Find the differentiation of $cot^{-1}\frac{3+4tan\,x}{4-3tan\,x}$

Answer 1

To find the derivative of $cot^{-1}\frac{3+4tan\,x}{4-3tan\,x}$, we can use the chain rule and the derivative of the inverse cotangent function.

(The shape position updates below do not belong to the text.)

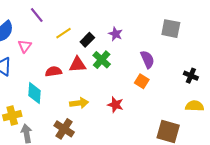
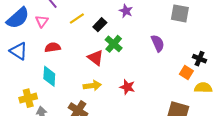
purple star: (116, 34) -> (126, 11), moved
pink triangle: (25, 46) -> (42, 21), moved
red triangle: (78, 65) -> (96, 58), moved, turned 42
red semicircle: (54, 71) -> (53, 47), moved
orange square: (142, 81) -> (186, 72), moved

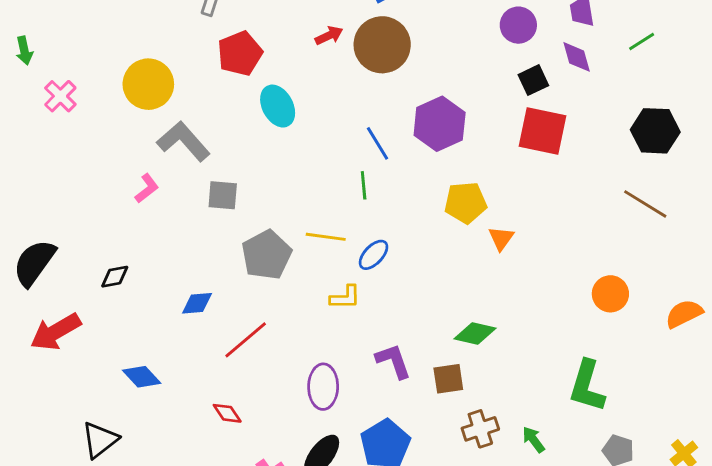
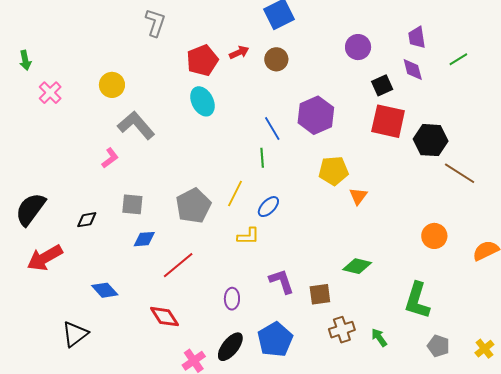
purple circle: (518, 25) -> (358, 47), moved
brown circle: (382, 45) -> (276, 59), size x0.6
red pentagon: (240, 53) -> (202, 60), moved
yellow circle: (148, 84) -> (112, 85), size x0.7
black hexagon: (655, 131) -> (431, 140), moved
gray square: (223, 195) -> (132, 204), moved
yellow line: (326, 237) -> (235, 194), turned -72
green diamond: (475, 333) -> (357, 266), moved
purple ellipse: (323, 387) -> (232, 299), size x0.7
red diamond: (227, 413) -> (164, 317), size x1.4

Let u = $\frac{(3+4tan\,x)}{(4-3tan\,x)}$
Then, $cot^{-1}\frac{3+4tan\,x}{4-3tan\,x}=cot^{-1}(u)$
Differentiating both sides with respect to x, we get:
$\frac{d}{dx}[cot^{-1}(u)]=\frac{d}{dx}[cot^{-1}\frac{(3+4tan\,x)}{(4-3tan\,x)}]$
Using the chain rule, we have:
$\frac{d}{dx}[cot^{-1}(u)]=\frac{-1}{[1+u^2]}\times\frac{du}{dx}$
To find du/dx, we can use the quotient rule:
$\frac{du}{dx}=\frac{[(4-3tan\,x)(4sec^2\,x)-(3+4\,tan\,x)(3\,sec^2x)]}{(4-3\,tan\,x)^2}$
Simplifying this expression, we get:
$\frac{du}{dx}=\frac{-48\,sec^2}{(4-3\,tan\,x)^2}$
Substituting this expression for $\frac{du}{dx}$ into our earlier equation, we get:
$\frac{d}{dx}[cot^{-1}\frac{(3+4tan\,x)}{(4-3tan\,x)}]=\frac{-1}{[1+u^2]}\times[\frac{-48\,sec^2\,x}{(4-3tan\,x)^2}]$
Simplifying this expression, we get:
$\frac{d}{dx}[cot^{-1}\frac{(3+4tan\,x)}{(4-3tan\,x)}]=\frac{48sec^2\,x}{[(3tan\,x-4)^2+25]}$
Therefore, the derivative of $[cot^{-1}\frac{(3+4tan\,x)}{(4-3tan\,x)}]$ is $\frac{48sec^2\,x}{[(3tan\,x-4)^2+25]}$.